**Instructions for the task**: Give every entry below again, exactly as written, and skip the images.

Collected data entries
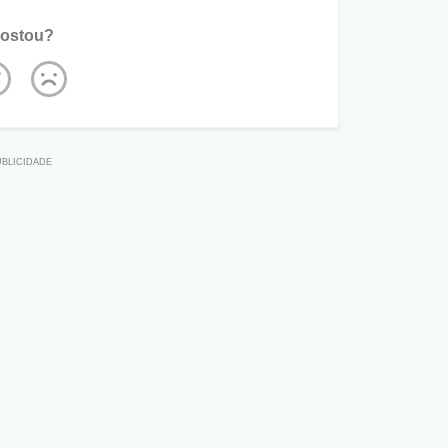
ostou?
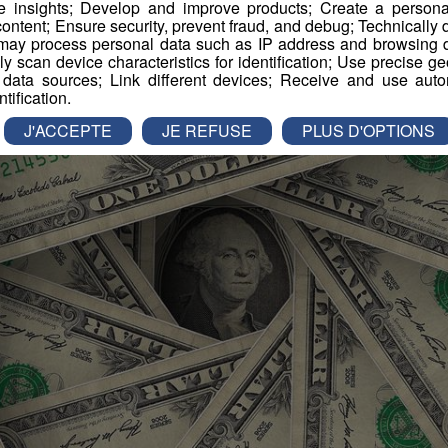
e insights; Develop and improve products; Create a personali
ontent; Ensure security, prevent fraud, and debug; Technically d
ay process personal data such as IP address and browsing da
vely scan device characteristics for identification; Use precise g
 data sources; Link different devices; Receive and use autom
ntification.
J'ACCEPTE
JE REFUSE
PLUS D'OPTIONS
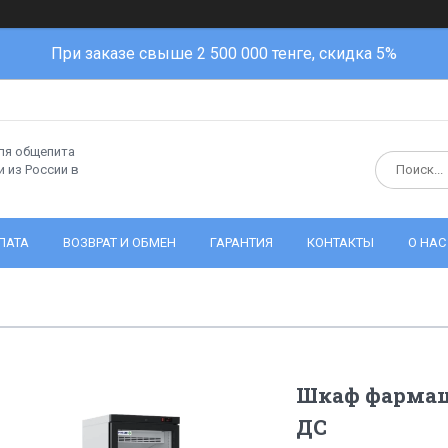
При заказе свыше 2 500 000 тенге, скидка 5%
ля общепита
 из России в
ЛАТА
ВОЗВРАТ И ОБМЕН
ГАРАНТИЯ
КОНТАКТЫ
О НАС
Шкаф фармаце
ДС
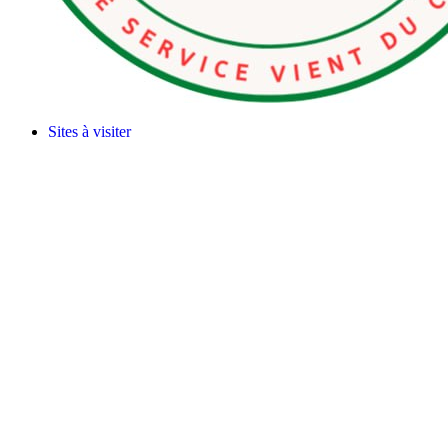
Sites à visiter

**Response to this task**:
ostou?
e insights; Develop and improve products; Create a personali
ontent; Ensure security, prevent fraud, and debug; Technically d
ay process personal data such as IP address and browsing da
vely scan device characteristics for identification; Use precise g
 data sources; Link different devices; Receive and use autom
ntification.
J'ACCEPTE
JE REFUSE
PLUS D'OPTIONS
При заказе свыше 2 500 000 тенге, скидка 5%
ля общепита
 из России в
ЛАТА
ВОЗВРАТ И ОБМЕН
ГАРАНТИЯ
КОНТАКТЫ
О НАС
Шкаф фармаце
ДС
Sites à visiter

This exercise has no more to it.